By Joe Pinchot
Herald Staff Writer
State Supreme Court on Tuesday declined to hear an appeal in an unusual case in which Superior Court ordered a local judge to increase the penalty against a man sentenced for animal cruelty.
Shannon Clarke, 37, formerly of Sharpsville, pleaded no contest to a charge of cruelty to animals for his alleged harming of a dog placed in his care by his ex-girlfriend, who was entering a five-day drug detox program in March 2011.
The dog suffered “gruesome wounds,” a prosecutor said, that caused some of its skin to come off.
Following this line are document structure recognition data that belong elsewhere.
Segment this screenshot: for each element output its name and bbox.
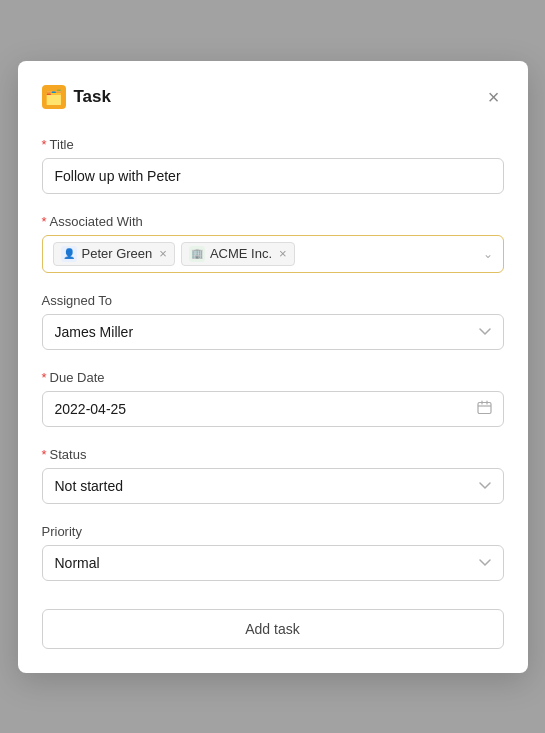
associated-required-star: * bbox=[42, 214, 47, 229]
associated-with-label: * Associated With bbox=[42, 214, 504, 229]
associated-with-input[interactable]: 👤 Peter Green × 🏢 ACME Inc. × ⌄ bbox=[42, 235, 504, 273]
title-required-star: * bbox=[42, 137, 47, 152]
modal-title: Task bbox=[74, 87, 112, 107]
status-select[interactable]: Not started In progress Done bbox=[42, 468, 504, 504]
task-icon: 🗂️ bbox=[42, 85, 66, 109]
due-date-label: * Due Date bbox=[42, 370, 504, 385]
tag-acme-inc-label: ACME Inc. bbox=[210, 246, 272, 261]
due-date-field-group: * Due Date bbox=[42, 370, 504, 427]
associated-with-field-group: * Associated With 👤 Peter Green × 🏢 ACME… bbox=[42, 214, 504, 273]
add-task-button[interactable]: Add task bbox=[42, 609, 504, 649]
building-icon: 🏢 bbox=[189, 246, 205, 262]
tag-acme-inc: 🏢 ACME Inc. × bbox=[181, 242, 295, 266]
title-input[interactable] bbox=[42, 158, 504, 194]
tag-peter-green-label: Peter Green bbox=[82, 246, 153, 261]
task-modal: 🗂️ Task × * Title * Associated With 👤 Pe… bbox=[18, 61, 528, 673]
assigned-to-field-group: Assigned To James Miller Peter Green Oth… bbox=[42, 293, 504, 350]
status-label: * Status bbox=[42, 447, 504, 462]
person-icon: 👤 bbox=[61, 246, 77, 262]
associated-chevron-icon: ⌄ bbox=[483, 247, 493, 261]
due-date-wrapper bbox=[42, 391, 504, 427]
due-date-input[interactable] bbox=[42, 391, 504, 427]
remove-peter-green-button[interactable]: × bbox=[159, 247, 167, 260]
assigned-to-select[interactable]: James Miller Peter Green Other bbox=[42, 314, 504, 350]
due-date-required-star: * bbox=[42, 370, 47, 385]
title-field-group: * Title bbox=[42, 137, 504, 194]
tag-peter-green: 👤 Peter Green × bbox=[53, 242, 175, 266]
status-required-star: * bbox=[42, 447, 47, 462]
modal-header: 🗂️ Task × bbox=[42, 85, 504, 109]
remove-acme-inc-button[interactable]: × bbox=[279, 247, 287, 260]
modal-title-group: 🗂️ Task bbox=[42, 85, 112, 109]
close-button[interactable]: × bbox=[484, 85, 504, 109]
priority-field-group: Priority Normal High Low bbox=[42, 524, 504, 581]
priority-select[interactable]: Normal High Low bbox=[42, 545, 504, 581]
title-label: * Title bbox=[42, 137, 504, 152]
status-field-group: * Status Not started In progress Done bbox=[42, 447, 504, 504]
priority-label: Priority bbox=[42, 524, 504, 539]
assigned-to-label: Assigned To bbox=[42, 293, 504, 308]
The dog’s teeth had been punched in and it was beaten and burned, officials said.
Clarke also abandoned the dog in downtown Sharon.
Mercer County Common Pleas Court Judge Thomas R. Dobson sentenced Clarke to 6 to 18 months in jail.
Clarke argued on appeal that the judge had no authority to impose a jail sentence, and that the sentence was excessive. He tried to show the sole penalty under state law for his crime was a fine of at least $500.
A three-judge panel of Superior Court said the General Assembly was not specific in the law concerning the killing, maiming or poisoning of domestic or zoo animals as to whether a judge may impose a prison sentence, although it labels the crime a second-degree misdemeanor.
Superior Court judges Correale F. Stevens and Sallie Mundy said in July the default sentencing provisions for second-degree misdemeanors allows a judge to impose a jail term.
Judge James J. Fitzgerald III dissented, saying the fine specified is different than what would be imposed under default sentencing provisions, and the General Assembly specified a fine but not language about incarceration.
The law is ambiguous, Fitzgerald said, adding that the courts work by a general principle that ambiguities should be interpreted in favor of the defendants.
All three judges agreed Dobson was required to impose a fine. The court sent the case back to Dobson to set a fine of at least $500.
Dobson has not acted while the case has pended on appeal.